──────── Listed entries ────────

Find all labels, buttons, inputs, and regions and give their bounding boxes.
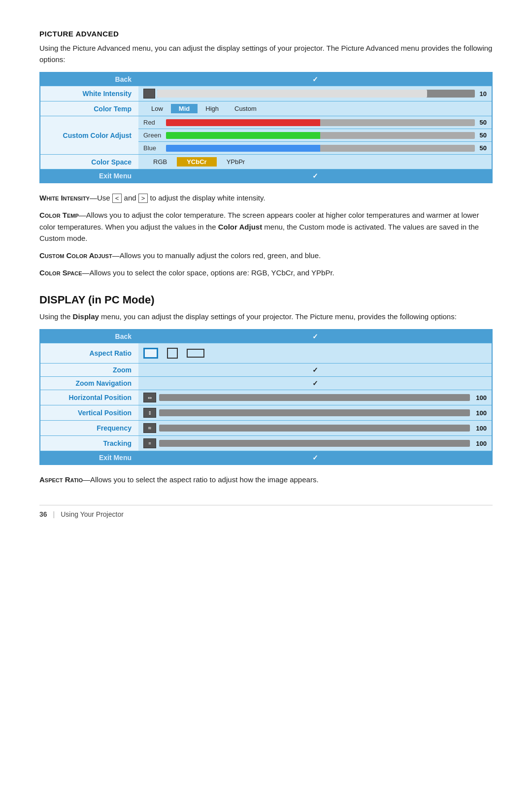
tracking-row: Tracking ≡ 100 [40,436,492,451]
horiz-content: ⇔ 100 [138,390,492,405]
back-label: Back [40,72,138,86]
vert-value: 100 [476,409,487,417]
green-fill [166,132,320,139]
white-intensity-content: 10 [138,86,492,101]
blue-value: 50 [480,144,487,152]
zoom-nav-row: Zoom Navigation ✓ [40,377,492,390]
footer-sep: | [53,510,55,518]
freq-value: 100 [476,425,487,432]
display-pc-section: DISPLAY (in PC Mode) Using the Display m… [39,294,493,486]
aspect-ratio-row: Aspect Ratio [40,343,492,364]
desc-color-space: Color Space—Allows you to select the col… [39,267,493,278]
cs-ycbcr[interactable]: YCbCr [177,157,216,166]
picture-advanced-heading: PICTURE ADVANCED [39,30,493,38]
ar-icon-wider[interactable] [187,349,204,358]
cs-ypbpr[interactable]: YPbPr [217,157,255,166]
desc-aspect-ratio: Aspect Ratio—Allows you to select the as… [39,474,493,485]
intensity-track [157,90,475,98]
display-pc-intro: Using the Display menu, you can adjust t… [39,311,493,323]
desc-custom-color: Custom Color Adjust—Allows you to manual… [39,250,493,261]
freq-bar: ≋ 100 [143,423,487,433]
display-back-label: Back [40,330,138,343]
vert-content: ⇕ 100 [138,405,492,421]
zoom-nav-check: ✓ [138,377,492,390]
color-space-term: Color Space [39,268,82,277]
tracking-content: ≡ 100 [138,436,492,451]
green-slider-cell: Green 50 [138,129,492,142]
footer-text: Using Your Projector [61,510,124,518]
aspect-ratio-label: Aspect Ratio [40,343,138,364]
color-space-label: Color Space [40,155,138,169]
zoom-row: Zoom ✓ [40,364,492,377]
display-pc-menu: Back ✓ Aspect Ratio Zoom ✓ [39,329,493,465]
wi-dash: — [90,194,97,202]
horiz-bar: ⇔ 100 [143,393,487,402]
green-value: 50 [480,132,487,139]
color-temp-content: Low Mid High Custom [138,101,492,116]
freq-label: Frequency [40,421,138,436]
blue-track [166,145,475,152]
blue-slider-row: Blue 50 [143,144,487,152]
color-temp-high[interactable]: High [198,104,227,113]
color-temp-mid[interactable]: Mid [171,104,198,113]
tracking-bar: ≡ 100 [143,438,487,448]
display-exit-label: Exit Menu [40,451,138,465]
white-intensity-term: White Intensity [39,194,90,202]
tracking-icon: ≡ [143,438,156,448]
footer-page: 36 [39,510,47,518]
display-exit-row: Exit Menu ✓ [40,451,492,465]
red-slider-row: Red 50 [143,119,487,126]
blue-fill [166,145,320,152]
intensity-value: 10 [480,90,487,98]
color-space-content: RGB YCbCr YPbPr [138,155,492,169]
back-check: ✓ [138,72,492,86]
vert-track [159,409,470,416]
white-intensity-row: White Intensity 10 [40,86,492,101]
display-back-row: Back ✓ [40,330,492,343]
color-temp-custom[interactable]: Custom [227,104,265,113]
aspect-ratio-term: Aspect Ratio [39,475,83,484]
ar-icon-wide[interactable] [143,348,158,359]
aspect-ratio-content [138,343,492,364]
white-intensity-label: White Intensity [40,86,138,101]
color-adjust-bold: Color Adjust [218,223,262,231]
freq-track [159,425,470,432]
desc-white-intensity: White Intensity—Use < and > to adjust th… [39,192,493,203]
green-label: Green [143,132,164,139]
display-exit-check: ✓ [138,451,492,465]
red-track [166,119,475,126]
custom-color-row: Custom Color Adjust Red 50 [40,116,492,129]
picture-advanced-menu: Back ✓ White Intensity 10 Co [39,72,493,183]
exit-check: ✓ [138,169,492,183]
vert-icon: ⇕ [143,408,156,418]
display-pc-heading: DISPLAY (in PC Mode) [39,294,493,306]
vert-bar: ⇕ 100 [143,408,487,418]
blue-slider-cell: Blue 50 [138,142,492,155]
left-btn[interactable]: < [112,194,122,203]
vert-row: Vertical Position ⇕ 100 [40,405,492,421]
zoom-check: ✓ [138,364,492,377]
red-value: 50 [480,119,487,126]
display-bold: Display [73,312,99,321]
right-btn[interactable]: > [138,194,148,203]
vert-label: Vertical Position [40,405,138,421]
green-track [166,132,475,139]
blue-label: Blue [143,144,164,152]
horiz-row: Horizontal Position ⇔ 100 [40,390,492,405]
color-temp-low[interactable]: Low [143,104,171,113]
color-temp-label: Color Temp [40,101,138,116]
color-temp-term: Color Temp [39,211,79,219]
ar-icon-square[interactable] [167,348,178,359]
cs-rgb[interactable]: RGB [143,157,177,166]
custom-color-label: Custom Color Adjust [40,116,138,155]
horiz-value: 100 [476,394,487,401]
custom-color-term: Custom Color Adjust [39,251,112,260]
zoom-label: Zoom [40,364,138,377]
freq-icon: ≋ [143,423,156,433]
exit-row: Exit Menu ✓ [40,169,492,183]
back-row: Back ✓ [40,72,492,86]
intensity-icon [143,89,155,99]
zoom-nav-label: Zoom Navigation [40,377,138,390]
color-temp-options: Low Mid High Custom [143,104,487,113]
tracking-value: 100 [476,440,487,447]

────────

◆ Exercise details ◆
Output the records above in their entirety and exactly, leaving out all images.

◆ Completed task ◆
Find all labels, buttons, inputs, and regions and give their bounding boxes.
tracking-row: Tracking ≡ 100 [40,436,492,451]
horiz-content: ⇔ 100 [138,390,492,405]
back-label: Back [40,72,138,86]
vert-value: 100 [476,409,487,417]
green-fill [166,132,320,139]
white-intensity-content: 10 [138,86,492,101]
blue-value: 50 [480,144,487,152]
zoom-nav-row: Zoom Navigation ✓ [40,377,492,390]
footer-sep: | [53,510,55,518]
freq-value: 100 [476,425,487,432]
display-pc-section: DISPLAY (in PC Mode) Using the Display m… [39,294,493,486]
aspect-ratio-row: Aspect Ratio [40,343,492,364]
desc-color-space: Color Space—Allows you to select the col… [39,267,493,278]
cs-ycbcr[interactable]: YCbCr [177,157,216,166]
picture-advanced-heading: PICTURE ADVANCED [39,30,493,38]
ar-icon-wider[interactable] [187,349,204,358]
cs-ypbpr[interactable]: YPbPr [217,157,255,166]
desc-aspect-ratio: Aspect Ratio—Allows you to select the as… [39,474,493,485]
intensity-track [157,90,475,98]
display-pc-intro: Using the Display menu, you can adjust t… [39,311,493,323]
desc-custom-color: Custom Color Adjust—Allows you to manual… [39,250,493,261]
freq-bar: ≋ 100 [143,423,487,433]
display-back-label: Back [40,330,138,343]
vert-content: ⇕ 100 [138,405,492,421]
zoom-nav-check: ✓ [138,377,492,390]
color-space-term: Color Space [39,268,82,277]
tracking-content: ≡ 100 [138,436,492,451]
green-slider-cell: Green 50 [138,129,492,142]
footer-text: Using Your Projector [61,510,124,518]
aspect-ratio-label: Aspect Ratio [40,343,138,364]
color-space-label: Color Space [40,155,138,169]
zoom-row: Zoom ✓ [40,364,492,377]
display-pc-menu: Back ✓ Aspect Ratio Zoom ✓ [39,329,493,465]
wi-dash: — [90,194,97,202]
horiz-bar: ⇔ 100 [143,393,487,402]
green-value: 50 [480,132,487,139]
color-temp-content: Low Mid High Custom [138,101,492,116]
freq-label: Frequency [40,421,138,436]
blue-track [166,145,475,152]
blue-slider-row: Blue 50 [143,144,487,152]
color-temp-high[interactable]: High [198,104,227,113]
color-temp-mid[interactable]: Mid [171,104,198,113]
tracking-bar: ≡ 100 [143,438,487,448]
display-exit-label: Exit Menu [40,451,138,465]
white-intensity-term: White Intensity [39,194,90,202]
tracking-icon: ≡ [143,438,156,448]
footer-page: 36 [39,510,47,518]
display-exit-row: Exit Menu ✓ [40,451,492,465]
red-slider-row: Red 50 [143,119,487,126]
blue-fill [166,145,320,152]
intensity-value: 10 [480,90,487,98]
color-space-content: RGB YCbCr YPbPr [138,155,492,169]
back-check: ✓ [138,72,492,86]
vert-track [159,409,470,416]
white-intensity-row: White Intensity 10 [40,86,492,101]
display-back-row: Back ✓ [40,330,492,343]
color-temp-custom[interactable]: Custom [227,104,265,113]
aspect-ratio-term: Aspect Ratio [39,475,83,484]
ar-icon-wide[interactable] [143,348,158,359]
aspect-ratio-content [138,343,492,364]
white-intensity-label: White Intensity [40,86,138,101]
color-adjust-bold: Color Adjust [218,223,262,231]
freq-track [159,425,470,432]
desc-white-intensity: White Intensity—Use < and > to adjust th… [39,192,493,203]
green-label: Green [143,132,164,139]
display-exit-check: ✓ [138,451,492,465]
red-track [166,119,475,126]
custom-color-row: Custom Color Adjust Red 50 [40,116,492,129]
picture-advanced-menu: Back ✓ White Intensity 10 Co [39,72,493,183]
exit-check: ✓ [138,169,492,183]
vert-icon: ⇕ [143,408,156,418]
display-pc-heading: DISPLAY (in PC Mode) [39,294,493,306]
vert-bar: ⇕ 100 [143,408,487,418]
blue-slider-cell: Blue 50 [138,142,492,155]
left-btn[interactable]: < [112,194,122,203]
vert-row: Vertical Position ⇕ 100 [40,405,492,421]
zoom-check: ✓ [138,364,492,377]
red-value: 50 [480,119,487,126]
display-bold: Display [73,312,99,321]
right-btn[interactable]: > [138,194,148,203]
vert-label: Vertical Position [40,405,138,421]
green-track [166,132,475,139]
blue-label: Blue [143,144,164,152]
horiz-row: Horizontal Position ⇔ 100 [40,390,492,405]
color-temp-low[interactable]: Low [143,104,171,113]
color-temp-label: Color Temp [40,101,138,116]
color-temp-term: Color Temp [39,211,79,219]
ar-icon-square[interactable] [167,348,178,359]
cs-rgb[interactable]: RGB [143,157,177,166]
custom-color-label: Custom Color Adjust [40,116,138,155]
horiz-value: 100 [476,394,487,401]
custom-color-term: Custom Color Adjust [39,251,112,260]
zoom-label: Zoom [40,364,138,377]
freq-icon: ≋ [143,423,156,433]
exit-row: Exit Menu ✓ [40,169,492,183]
back-row: Back ✓ [40,72,492,86]
intensity-icon [143,89,155,99]
zoom-nav-label: Zoom Navigation [40,377,138,390]
color-temp-options: Low Mid High Custom [143,104,487,113]
tracking-value: 100 [476,440,487,447]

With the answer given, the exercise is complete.